# A Japanese themed model railway in N gauge



## Oboy Railroads (Feb 10, 2012)

Hi Folks,

I haven't posted in a long time because well... I'm not much of a computer forum person but I digress. One year ago I shut down my O gauge Pearl Valley Railroad and sold off half of my O gauge items. I then started building an N gauge 1/150th scale Japanese model railroad I dubbed the Shimoono-Sen. The size is only 3' x 6'. Probably about 85% of the items and materials used to build the layout came from Japan... Osaka, Japan to be exact. My local Train shop only carries a spattering of Japanese related model railroad products so Japan was the best place to turrn to obviously. I enjoy building it as I have lived in Japan and traveled by rail over there.

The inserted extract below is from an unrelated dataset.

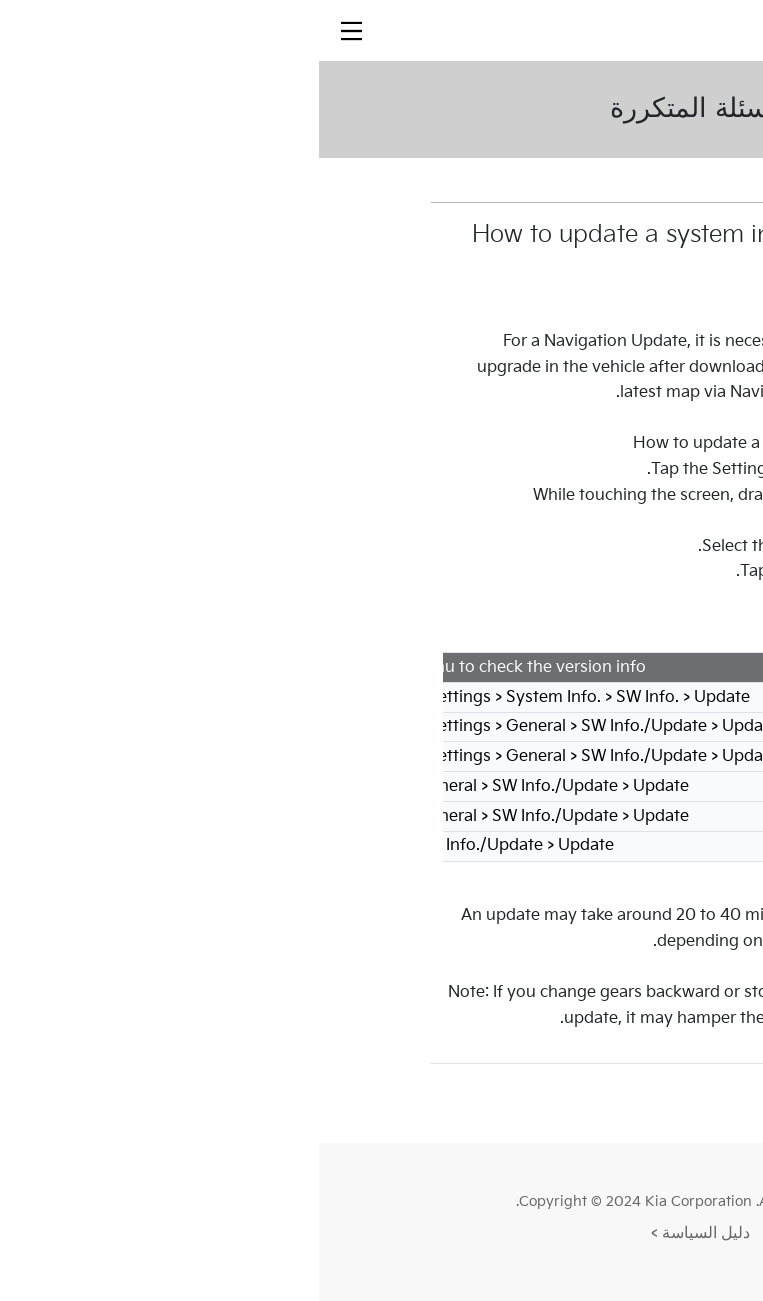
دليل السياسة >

Instead of loading up my page with photos you can check the layout out at: http://www.photobucket.com/shimoono-sen










Major construction is finished. I have only small projects to complete over time with one being to actually populate the place with people. Good looking N scale people are kind of pricey for as small as they are. I will eventually finish the outside woodwork and building it's own leg support system is on the to do list as the layout sits on an old wooden desk.

As for the Pearl Valley Railroad. I just started rebuilding it to be a small and simple (!5" deep x 67" long) One engine / one car switching diorama in my family room. It is being scenicked by the buildings from the old layout.

Best Regards


----------



## tjcruiser (Jan 10, 2010)

That's spectacular. You do wonderful work. Thanks for sharing!

TJ


----------



## Fighterpilot (Mar 16, 2011)

Fantastic looking layout. I love the city with the multi story buildings. It reminded me of my stay in Okinawa with the US Army.


----------



## Carl (Feb 19, 2012)

You have created a master piece. Thank you for sharing.


----------



## Oboy Railroads (Feb 10, 2012)

Thank you for the kind words. I generally don't show off my model railroads as I don't have any model railroad friends but I enjoy looking at other peoples work and get inspiration from their photos. I hope my approach to the hobby would contribute to that aspect as well.

Yes Fighter Pilot... The benefits of N scale for sure. This was the first time for me to have any model building represented on a layout higher than 4 scale stories. Japan has its own approach to building style. Both the U.S. and Japan obviously have modern skyscrapers and tall office buildings but there is a certain way about city layout and construction that's very Japanese and it's noticeable when your in Japan. That's why I couldn't substitute models of American buildings and just slap Japanese signs on them. It wont look right.

One definate thing about building this layout was that I finally became pretty good at measuring and thinking in metrics, primarily millimeters and centimeters. The Model train shop in Osaka that I bought most things from did a great job of providing good pictures and measurement dimensions of their products. I was able to pretty much figure out where things would go and how they would fit without actually being in person to buy them. Of course there was alway some changes in plan and moving some buildings around to see how they would fit with each other. There were only minor cutting modifications made to the station platforms. I wanted everything to be Japanese in appearance as I remembered my time there so there is nothing "American style" on the layout. I found that aspect to be the most challenging. Being this is America there is Americana galore here in terms of model railroads... very little in the Japanese prototype market.

I took a quick shot as seen below of my downsized Pearl Valley Railroad in O gauge that I mentioned and threw the photo in here. This is my attempt at an old Americana themed railroad. As it appears now it went up in just 2 days only because most everyting was already built. I need to work on some scenery and finsihing the wood cabinet. I call it more of a switching diorama more than a layout as it's very limited in operation This is mounted on the mantle above my fireplace in our family room.


----------



## cyborgdog (Jan 14, 2013)

Very Impressive! Thanks for sharing.


----------